Au détour des allées, une table, baignée de lumière tamisée, m’a arrêté. Là, parmi les étoffes et les matières, une femme faisait naître la poésie du geste : Nabila Chaib, créatrice derrière le nom délicat de Bibaperlo.

Perleuse d’exception, elle ne se contente pas d’enfiler des perles — elle les écoute, les choisit, les unit comme on assemble des mots rares pour écrire un poème. Ses mains, fines et agiles, dansent sur le fil invisible de la tradition. Elles composent des colliers où chaque perle, ronde ou allongée, mate ou nacrée, raconte une histoire venue de loin : histoires de mer, de terre ocre, de palmiers et de souffles oubliés.
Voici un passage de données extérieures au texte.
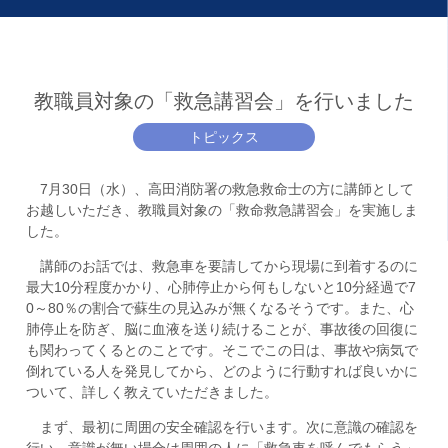
教職員対象の「救急講習会」を行いました
トピックス
7月30日（水）、高田消防署の救急救命士の方に講師として
お越しいただき、教職員対象の「救命救急講習会」を実施しま
した。
講師のお話では、救急車を要請してから現場に到着するのに
最大10分程度かかり、心肺停止から何もしないと10分経過で7
0～80％の割合で蘇生の見込みが無くなるそうです。また、心
肺停止を防ぎ、脳に血液を送り続けることが、事故後の回復に
も関わってくるとのことです。そこでこの日は、事故や病気で
倒れている人を発見してから、どのように行動すれば良いかに
ついて、詳しく教えていただきました。
まず、最初に周囲の安全確認を行います。次に意識の確認を
行い、意識が無い場合は周囲の人に「救急車を呼んでもらう」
Sous le nom Bibaperlo, ses colliers se déploient comme des constellations précieuses. L’œil est attiré par ces entrelacs savants d’ambre doré, de verts profonds, d’éclats d’ivoire et d’ombres noires satinées. La lumière joue entre les formes, glisse sur les surfaces polies, s’accroche aux aspérités d’une perle irrégulière, caresse le velouté d’une pierre mate. Ces compositions n’ont rien d’anodin : elles portent l’écho des gestes anciens, ceux des femmes qui, autrefois, en Algérie, tissaient le bijou comme un talisman.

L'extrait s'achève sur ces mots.